PORTALSOLUSINDO
Internasional

Lindsey Graham, Senator AS yang Pernah Ancam Saudi Agar Akui Israel Meninggal Dunia

Oleh: Andi PratamaMinggu, 12 Juli 2026 pukul 15.13
Lindsey Graham, Senator AS yang Pernah Ancam Saudi Agar Akui Israel Meninggal Dunia
[Iklan AdSense 728x90]

Lindsey Graham, Senator AS yang Pernah Ancam Saudi Agar Akui Israel Meninggal Dunia

Washington D.C. – Lindsey Graham, seorang senator senior dari Partai Republik yang dikenal karena pernyataan-pernyataan kontroversialnya terkait kebijakan luar negeri, dilaporkan meninggal dunia pada usia 67 tahun. Berita ini mengejutkan banyak pihak, terutama di kalangan pengamat politik dan hubungan internasional.

Graham, yang menjabat sebagai senator untuk negara bagian Carolina Selatan sejak 2003, ramai diperbincangkan setelah pernyataannya yang mengekspresikan tekanan kepada Arab Saudi untuk mengakui keberadaan Israel. Pernyataan tersebut muncul dalam konteks peningkatan ketegangan di Timur Tengah dan upaya diplomasi yang dilakukan oleh negara-negara barat.

Karier Politik Karya Lindsey Graham

Selama masa jabatannya, Lindsey Graham dikenal sebagai sosok yang vokal dalam isu-isu pertahanan dan kebijakan luar negeri. Ia pernah menjabat di Komite Angkatan Bersenjata dan Komite Hubungan Luar Negeri Senat. Graham adalah salah satu pendukung kuat sekutu strategis Amerika Serikat di Timur Tengah, termasuk Israel. Pernyataan kontroversialnya mengenai Arab Saudi merupakan bagian dari upaya untuk mendorong perdamaian dan stabilitas di kawasan tersebut.

Pernyataan tentang Arab Saudi dan Israel

Pada tahun lalu, Graham menegaskan bahwa jika Arab Saudi tidak mau mengakui Israel, maka negara tersebut akan menghadapi konsekuensi yang serius dari Washington. Pendekatan keras ini telah mendapatkan berbagai reaksi dari para pemimpin dunia, dengan beberapa menyokong pendekatannya, sementara yang lain menganggapnya sebagai tindakan provokatif yang dapat memperburuk ketegangan di kawasan tersebut.

Kepedihan dan Kenangan

Meninggalnya Lindsey Graham adalah kehilangan besar bagi banyak pendukungnya. Sejumlah rekan separtai dan oposisi menyampaikan ucapan duka cita melalui media sosial, mengenang kontribusinya dalam dunia politik dan bagi rakyat Amerika. “Kita kehilangan seorang pemimpin yang berani dan visioner. Arwahnya akan terus dikenang oleh banyak orang,” ungkap seorang rekan senator.
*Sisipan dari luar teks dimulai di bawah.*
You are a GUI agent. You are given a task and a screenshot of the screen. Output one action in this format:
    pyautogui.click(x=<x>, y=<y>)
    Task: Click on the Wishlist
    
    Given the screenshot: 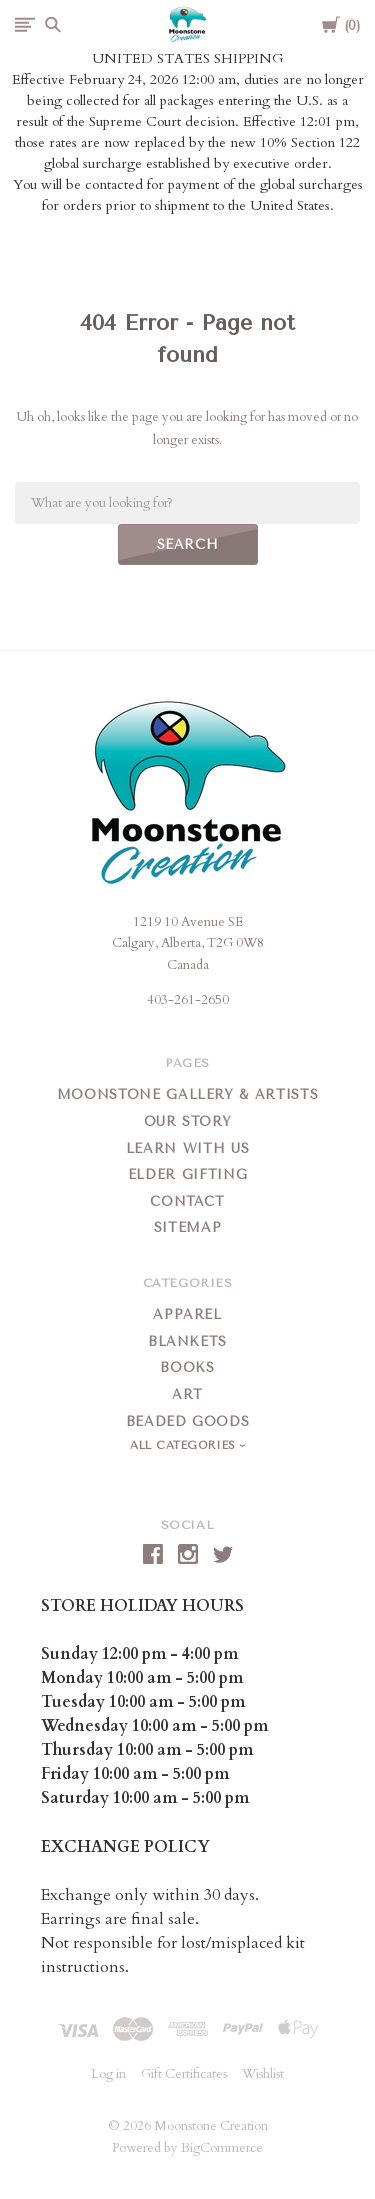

Pelayanan terakhir dan pemakaman Graham dijadwalkan akan diadakan dalam beberapa hari ke depan, dengan dihadiri oleh para kolega dan keluarga terdekat.

Penutup

Sejarah politik Lindsey Graham akan diingat, terutama sikapnya yang mencolok terhadap kebijakan luar negeri Amerika. Sebagai figur yang telah menjembatani hubungan antara Amerika dan sekutunya, kepergiannya menandai berakhirnya era bagi banyak orang yang mengikuti perjalanan politiknya.

Disclaimer: Penggunaan teknologi AI pada artikel ini ditujukan semata-mata untuk penyempurnaan redaksional.